This project involves building a modern data warehouse using SQL Server, leveraging Medallion Architecture (Bronze, Silver, Gold layers) to manage ETL pipelines, data modeling, and analytics. The repository is a resource for professionals and students aiming to showcase skills in SQL development, data engineering, and analytics.
- Data Architecture: Design a Modern Data Warehouse with Bronze, Silver, and Gold layers.
- ETL Pipelines: Extract, transform, and load data from source systems (ERP and CRM) into the warehouse.
- Data Modeling: Create fact and dimension tables optimized for analytical queries.
- Analytics & Reporting: Build SQL-based reports and dashboards for actionable insights.
- SQL Development
- Data Architecture
- ETL Pipeline Design
- Data Modeling
- Data Analytics
Objective: Develop a modern data warehouse using SQL Server to consolidate sales data and enable analytical reporting.
Specifications:
- Data Sources: Import data from ERP and CRM systems provided as CSV files.
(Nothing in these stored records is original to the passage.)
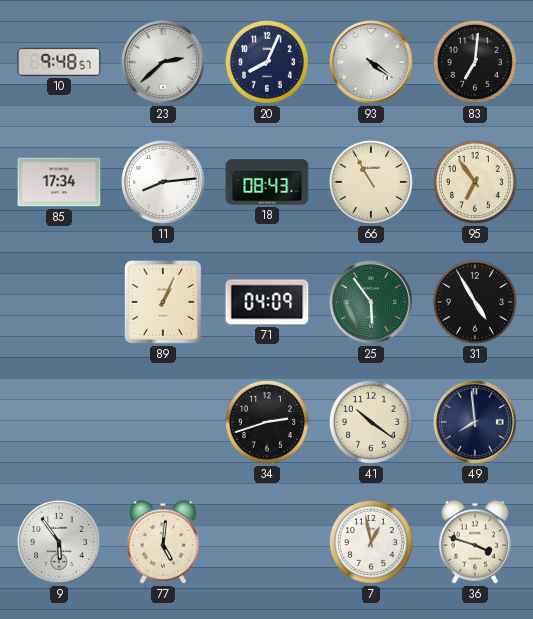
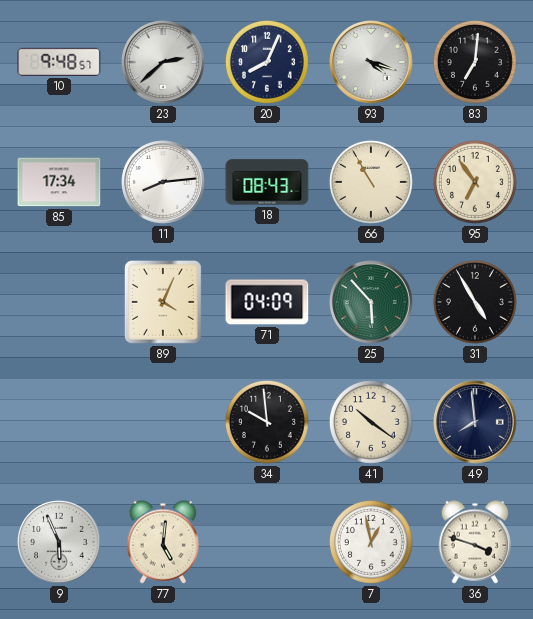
93: 4:21 -> 4:18
89: 1:04 -> 4:04
25: 5:54 -> 5:53
34: 2:42 -> 9:59
9: 5:54 -> 5:56
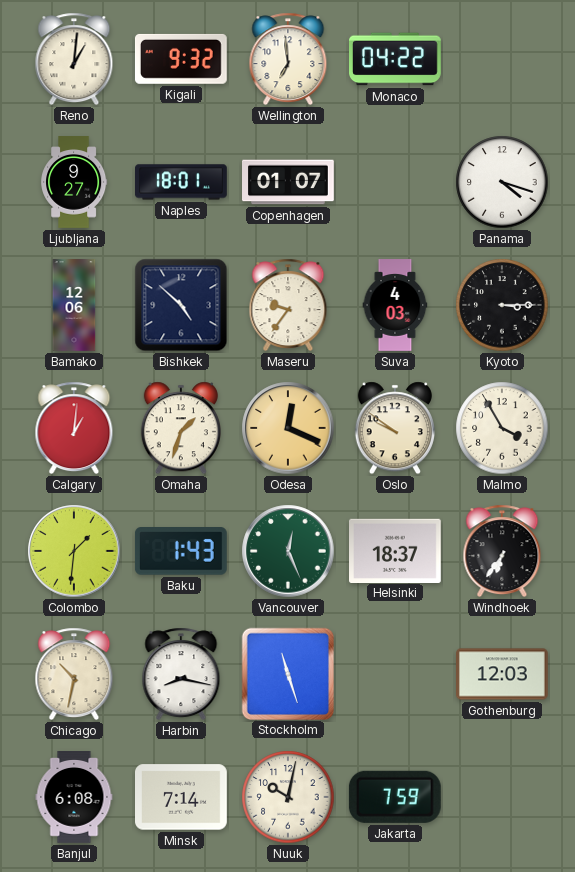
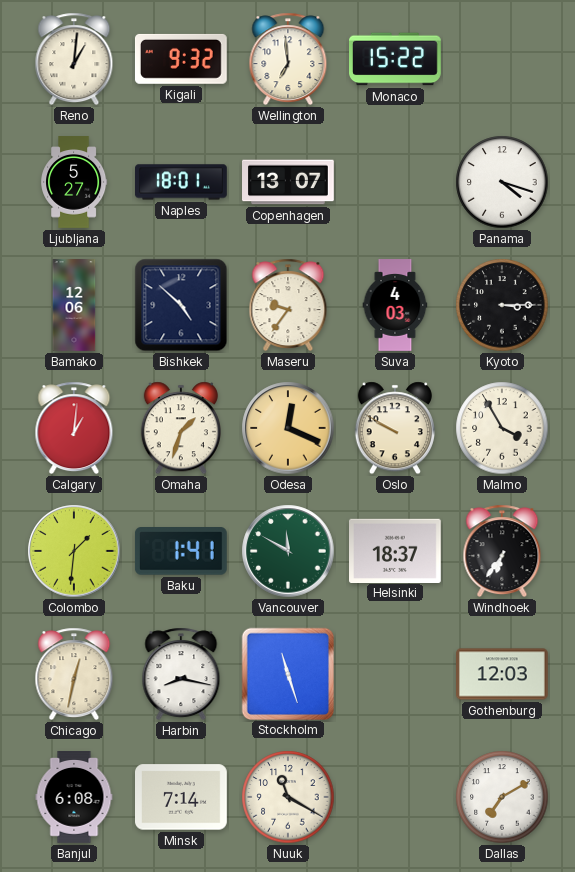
Monaco: 04:22 -> 15:22
Ljubljana: 9:27 -> 5:27
Copenhagen: 01:07 -> 13:07
Oslo: 9:51 -> 9:50
Baku: 1:43 -> 1:41
Vancouver: 12:26 -> 11:50
Chicago: 10:32 -> 12:32
Nuuk: 10:02 -> 11:20
Jakarta: 7:59 -> none
Dallas: none -> 7:10
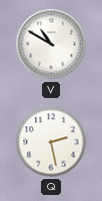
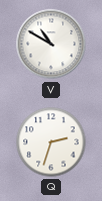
Q: 2:28 -> 2:33
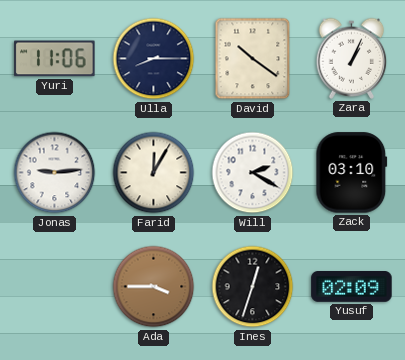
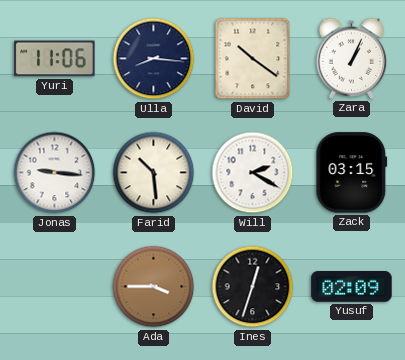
Ulla: 8:15 -> 8:16
Jonas: 9:14 -> 9:16
Farid: 12:05 -> 10:29
Zack: 03:10 -> 03:15
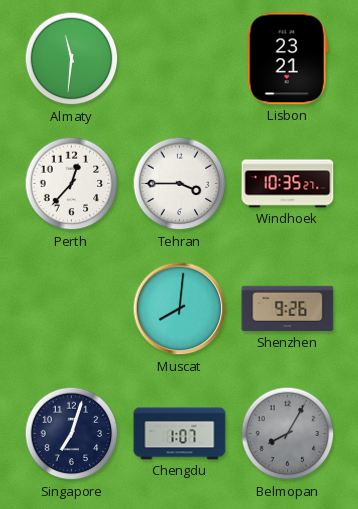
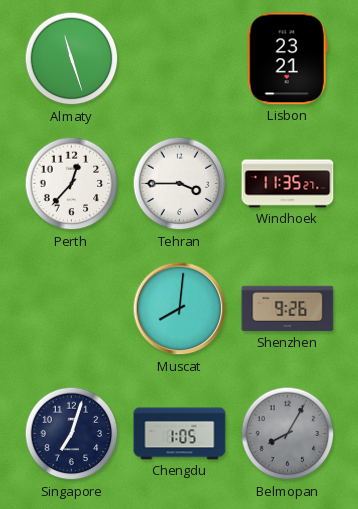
Almaty: 11:31 -> 11:27
Windhoek: 10:35 -> 11:35
Chengdu: 1:07 -> 1:05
- Data Quality: Cleanse and resolve any data quality issues prior to analysis.
- Integration: Combine both sources into a single, user-friendly data model designed for analytical queries.
- Scope: Focus on the latest dataset only; historization is not required.
- Documentation: Provide clear documentation of the data model to support both business stakeholders and analytics teams.
Objective: Develop SQL-based analytics to deliver insights into:
- Customer Behavior
- Product Performance
- Sales Trends
These insights provide stakeholders with key business metrics for strategic decision-making.
Bronze Layer: Raw data imported directly from CSV files (ERP & CRM). Silver Layer: Cleaned and transformed data, resolving data type mismatches and inconsistencies. Gold Layer: Analytical-ready tables including dimension and fact tables optimized for reporting.
| Layer | Table / View | Purpose |
|---|---|---|
| Bronze | crm_sales_details | Raw sales data imported from source CSVs. |
| Silver | crm_sales_details | Cleaned and transformed sales data; dates and numeric columns standardized. |
| Silver | crm_cust_info | Cleaned customer info from CRM system. |
| Silver | crm_prd_info | Cleaned product info from CRM system. |
| Gold | dim_customers | Enriched customer dimension for reporting. |
| Gold | dim_products | Product dimension with categories and attributes for analytics. |
| Gold | fact_sales | Fact table linking sales transactions to customers and products for analytical queries. |